You Can Make A Difference
by on January 09, 2010
We live in an accomplishment-driven culture. If you were asked to describe your friends, you might say something like “Josh is a lawyer” or “Megan teaches yoga.” We often define each other by what we do – what we produce.
But what would it look like if we began to see and define each other for who they are instead of what they do?
Snow and ice have crippled the United Kingdom this week- the coldest recorded winter in thirty years. With temperatures rarely rising above freezing, I thought it would be appropriate to remember another snowy winter.

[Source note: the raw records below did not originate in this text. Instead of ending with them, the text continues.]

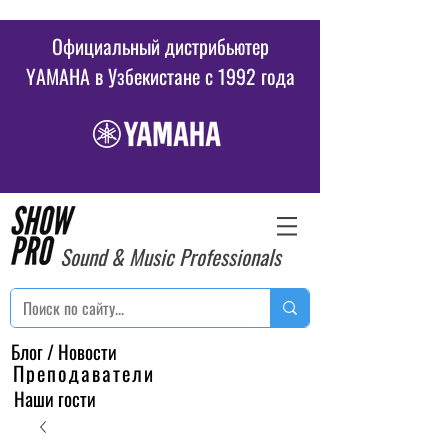
Официальный дистрибьютер
YAMAHA в Узбекистане c 1992 года
Sound & Music Professionals
Блог / Новости
Преподаватели
Наши гости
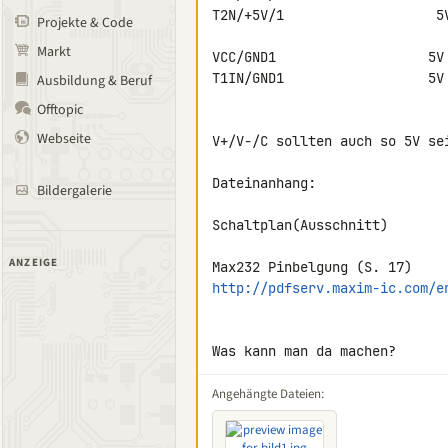
T2N/+5V/1                   5V
Projekte & Code
Markt
VCC/GND1                   5V

T1IN/GND1                  5V

Ausbildung & Beruf
Offtopic
Webseite
V+/V-/C sollten auch so 5V sei
Dateinanhang:

Bildergalerie
Schaltplan(Ausschnitt)

ANZEIGE
http://pdfserv.maxim-ic.com/e
Was kann man da machen?
Angehängte Dateien:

On January 6, 1850, a young man stumbled through a blizzard in Colcester, England. His name was Charles Spurgeon. Originally bound for a baptist church, Charles was forced to seek shelter in a Primitive Methodist church. It would turn out to be a life changing event.
Only a dozen people filled the pews. Most of them were snowed up, including the pastor. Suddenly a thin, uneducated shoemaker took to the pulpit.
“Our text is found in Isaiah 45:22,” he said, “‘Look unto me, and be ye saved, all the ends of the earth. This is a very simple text indeed. It says, ‘Look.’ Now lookin’ don’t take a deal of pain. It ain’t liftin’ your foot or your finger; it is just ‘Look.’ Well, a man needn’t go to college to learn to look. You may be the biggest fool and yet he can look. A man needn’t be worth a thousand pounds a year to look. Anyone can look; even a child can look.”
Then the shoemaker looked directly at soaking wet Charles. “Young man, you look miserable! And you will always be miserable, unless you obey my text!”
Charles didn’t remember much else of the shoemaker’s sermon; he was too possessed with the one thought: “Look unto me.”
In his autobiography, he later reflects, “I looked until I could almost have looked my eyes away.”
I think the lesson of this story is that you don’t have to be educated or talented or well-spoken to change a life. If God could use a stammering Moses or a stuttering shoemaker, what can he do with you?
All we need to change the world is a readiness to abandon everything for the sake of what’s really important. And if we do, there’s no telling who could be watching.